In this study, published in the Journal of Clinical Investigation Insight, Dr. Doles and his team implanted cultured mouse pancreatic tumor cells into young (8 weeks old, equivalent to ~20 years in humans) and aged (78-80 weeks old, equivalent to 60+ years in human) mice. While both groups of mice developed pancreatic tumors and cachexia, the authors found substantial transcriptomic differences between young and aged skeletal muscle tissue. When compared to control mice lacking tumors or cachexia, several genes involved in muscle atrophy were differentially expressed in the aged, but not the young, tumor-bearing group.

In a screen for compounds predicted to reverse muscle atrophy, they identified 3-MA (previously shown to rescue muscle wasting in kidney disease models) as a top candidate. The authors showed that 3-MA prevented pancreatic cancer-associated lean muscle loss and decreased tumor growth in aged mice. They also confirmed this observation in a complementary mouse model generated using patient-derived pancreatic tumor cells, supporting the translational potential of this finding for pancreatic cancer patients.
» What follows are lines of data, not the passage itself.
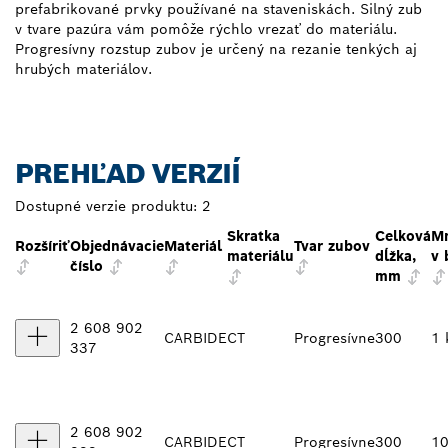
prefabrikované prvky používané na staveniskách. Silný zub
v tvare pazúra vám pomôže rýchlo vrezať do materiálu.
Progresívny rozstup zubov je určený na rezanie tenkých aj
hrubých materiálov.
PREHĽAD VERZIÍ
Dostupné verzie produktu:
2
Skratka
Celková
Mn
Rozšíriť
Objednávacie
Materiál
Tvar zubov
materiálu
dĺžka,
v 
číslo
mm
2 608 902
CARBIDE
CT
Progresívne
300
1 
337
2 608 902
CARBIDE
CT
Progresívne
300
10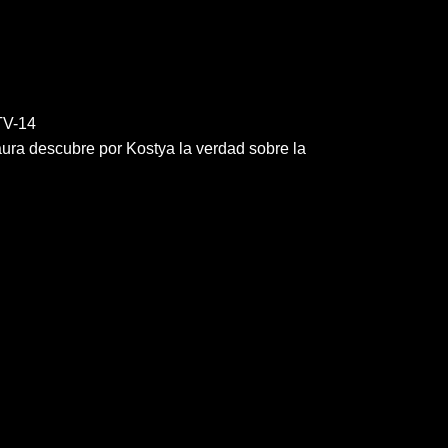
V-14
aura descubre por Kostya la verdad sobre la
Dr. Doles and colleagues further showed that 3-MA decreased pancreatic tumor growth by suppressing Perp. Perp was expressed at high levels in cancer cell lines and in mouse pancreatic tumor samples, and treatment with 3-MA decreased Perp levels in tumor and muscle and improved mouse survival. The authors also provided evidence that Perp promotes pancreatic cancer growth. PERP protein expression was increased in patient pancreatic cancer lesions relative to surrounding tissue, Perp suppression reduced proliferation of pancreatic cancer cell lines, and Perp deletion abrogated 3-MA’s anti-tumor and pro-survival effects. Building upon this study, Dr. Dasgupta says that the group is now “working towards delineating PERP mechanism-of-action in both tumors and muscle as well as testing the pre-clinical efficacy of blocking PERP activity in tumor-bearing mice.”
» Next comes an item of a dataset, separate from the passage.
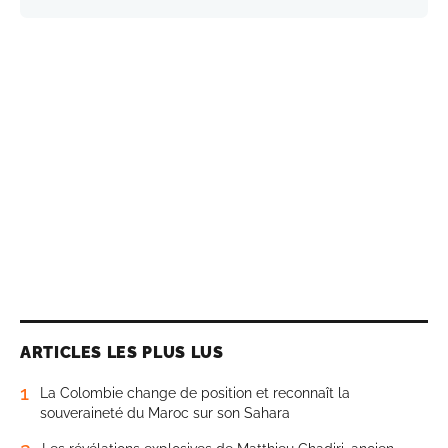
ARTICLES LES PLUS LUS
1
La Colombie change de position et reconnaît la
souveraineté du Maroc sur son Sahara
This research was supported, in part, by a 2017 Pancreatic Cancer Action Network-AACR Career Development Award that was given to Dr. Doles. While recognizing the research support from AACR and its impact on his career, Dr. Doles remarks, “As a skeletal muscle biologist by training, support from PanCAN/AACR afforded me the opportunity to expand my professional interests to include cancer cachexia. I am truly grateful for this support and believe it was a key factor in defining my present research program.”